Его прикосновение жгло кожу Габриэль сквозь тонкий шелк блузки. Она стояла, не в силах шевельнуться. К ее горлу подступили слезы стыда и отчаяния, но тут послышался голос Мишеля:

– Крошка Гэвин споткнулся и ободрал колени. Пожалуй, тебе стоит подойти и успокоить его.

Габриэль оттолкнула Рэдфорда. Она не смотрела на Рэдфорда, не отваживалась на него смотреть.

– Спасибо, Мишель. Где ребенок? Веди меня к нему.

Прошло немало времени, прежде чем она вновь обрела спокойствие. Она едва не предала Гэвина, и только вмешательство Мишеля спасло ее. Мысль об этом мучила, иссушала, сердце.
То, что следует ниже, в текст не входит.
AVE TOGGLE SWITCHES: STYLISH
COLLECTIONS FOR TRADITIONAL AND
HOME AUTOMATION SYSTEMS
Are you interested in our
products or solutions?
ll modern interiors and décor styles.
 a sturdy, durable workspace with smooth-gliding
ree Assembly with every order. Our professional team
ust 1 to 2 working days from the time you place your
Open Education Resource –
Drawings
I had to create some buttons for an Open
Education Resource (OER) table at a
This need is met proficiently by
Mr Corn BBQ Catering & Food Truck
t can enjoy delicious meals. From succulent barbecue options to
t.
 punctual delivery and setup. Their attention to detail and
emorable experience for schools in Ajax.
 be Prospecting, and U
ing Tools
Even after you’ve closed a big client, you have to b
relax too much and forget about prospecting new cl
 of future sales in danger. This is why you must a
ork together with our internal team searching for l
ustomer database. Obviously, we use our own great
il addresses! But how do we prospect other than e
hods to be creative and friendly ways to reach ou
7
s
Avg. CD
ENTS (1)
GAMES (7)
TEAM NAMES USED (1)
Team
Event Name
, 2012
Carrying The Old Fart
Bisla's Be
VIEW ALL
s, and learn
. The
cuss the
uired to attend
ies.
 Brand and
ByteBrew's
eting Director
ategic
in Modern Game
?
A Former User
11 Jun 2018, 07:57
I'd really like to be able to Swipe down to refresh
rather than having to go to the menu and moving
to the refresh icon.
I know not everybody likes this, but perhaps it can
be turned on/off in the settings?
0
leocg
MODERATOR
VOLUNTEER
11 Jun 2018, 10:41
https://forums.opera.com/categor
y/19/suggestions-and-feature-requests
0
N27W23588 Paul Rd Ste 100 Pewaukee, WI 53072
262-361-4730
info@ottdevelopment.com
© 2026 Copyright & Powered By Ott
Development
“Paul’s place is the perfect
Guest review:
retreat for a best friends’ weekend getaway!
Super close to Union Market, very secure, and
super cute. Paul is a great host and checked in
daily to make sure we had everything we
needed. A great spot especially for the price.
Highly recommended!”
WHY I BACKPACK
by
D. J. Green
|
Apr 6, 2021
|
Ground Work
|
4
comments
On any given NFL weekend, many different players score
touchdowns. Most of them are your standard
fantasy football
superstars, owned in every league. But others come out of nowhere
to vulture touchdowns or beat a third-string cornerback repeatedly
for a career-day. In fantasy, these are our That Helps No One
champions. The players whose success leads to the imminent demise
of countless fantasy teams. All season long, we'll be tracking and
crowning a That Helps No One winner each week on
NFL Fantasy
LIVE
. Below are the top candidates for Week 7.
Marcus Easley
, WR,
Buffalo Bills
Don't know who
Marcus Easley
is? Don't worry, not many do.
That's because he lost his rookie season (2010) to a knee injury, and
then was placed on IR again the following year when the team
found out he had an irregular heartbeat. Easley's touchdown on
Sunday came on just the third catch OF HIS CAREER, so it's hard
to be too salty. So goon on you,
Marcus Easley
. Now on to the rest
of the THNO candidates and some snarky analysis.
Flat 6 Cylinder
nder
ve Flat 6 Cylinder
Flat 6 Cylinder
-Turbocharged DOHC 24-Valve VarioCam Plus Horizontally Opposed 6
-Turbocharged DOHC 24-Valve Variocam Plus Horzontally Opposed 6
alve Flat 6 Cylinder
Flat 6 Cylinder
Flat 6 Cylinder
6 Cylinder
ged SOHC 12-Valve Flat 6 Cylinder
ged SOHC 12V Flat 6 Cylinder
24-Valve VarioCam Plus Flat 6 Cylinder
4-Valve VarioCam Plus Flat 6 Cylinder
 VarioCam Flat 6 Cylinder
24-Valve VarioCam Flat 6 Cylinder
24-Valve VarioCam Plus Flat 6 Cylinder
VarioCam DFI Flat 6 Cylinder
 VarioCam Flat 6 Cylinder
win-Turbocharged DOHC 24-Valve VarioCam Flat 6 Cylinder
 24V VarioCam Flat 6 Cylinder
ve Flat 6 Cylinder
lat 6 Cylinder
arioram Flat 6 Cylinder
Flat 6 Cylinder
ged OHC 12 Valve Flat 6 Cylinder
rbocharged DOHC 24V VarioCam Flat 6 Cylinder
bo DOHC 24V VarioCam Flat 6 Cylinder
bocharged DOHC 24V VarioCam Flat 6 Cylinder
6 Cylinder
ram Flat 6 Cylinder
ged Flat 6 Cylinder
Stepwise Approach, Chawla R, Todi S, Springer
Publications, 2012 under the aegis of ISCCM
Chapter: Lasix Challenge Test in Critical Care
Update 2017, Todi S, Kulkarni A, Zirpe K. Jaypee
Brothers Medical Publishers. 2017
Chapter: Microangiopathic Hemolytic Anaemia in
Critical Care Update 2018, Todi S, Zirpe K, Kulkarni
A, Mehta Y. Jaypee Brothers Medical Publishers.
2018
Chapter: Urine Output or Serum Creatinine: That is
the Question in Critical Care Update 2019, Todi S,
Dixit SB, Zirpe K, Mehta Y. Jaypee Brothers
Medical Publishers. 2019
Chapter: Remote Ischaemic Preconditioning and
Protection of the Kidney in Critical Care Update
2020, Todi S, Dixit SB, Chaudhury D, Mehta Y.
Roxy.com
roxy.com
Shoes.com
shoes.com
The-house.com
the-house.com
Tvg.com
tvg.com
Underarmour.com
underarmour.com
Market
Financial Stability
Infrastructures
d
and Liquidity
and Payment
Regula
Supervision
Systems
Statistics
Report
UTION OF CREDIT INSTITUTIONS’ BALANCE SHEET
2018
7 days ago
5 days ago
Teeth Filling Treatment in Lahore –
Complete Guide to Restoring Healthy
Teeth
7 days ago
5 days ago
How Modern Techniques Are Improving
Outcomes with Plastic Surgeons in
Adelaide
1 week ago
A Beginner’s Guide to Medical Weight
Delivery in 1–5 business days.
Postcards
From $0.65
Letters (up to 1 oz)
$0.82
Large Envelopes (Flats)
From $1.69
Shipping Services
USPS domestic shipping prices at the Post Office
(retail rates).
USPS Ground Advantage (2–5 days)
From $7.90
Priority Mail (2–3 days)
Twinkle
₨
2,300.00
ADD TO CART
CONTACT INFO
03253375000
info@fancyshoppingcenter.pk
Когда Габриэль и Рэдфорд встретились вновь, они оба понимали, что вплотную приблизились к Рубикону и должны его перейти.

– Я вылетаю в Париж утром после нашего последнего концерта в Америке, – сказала Габриэль. Под ее глазами выступили темные круги, лицо, неизменно искрившееся лукавством и смехом, было бледным и хмурым.

Рэдфорд видел, что не в его силах уговорить ее остаться.

– Я беру другую певицу, – хриплым голосом произнес он. – Но лишь на время. Ты по-прежнему остаешься членом группы. – Понимая, что еще секунда – и он окончательно потеряет самообладание, Рэдфорд повернулся и быстро пошел прочь.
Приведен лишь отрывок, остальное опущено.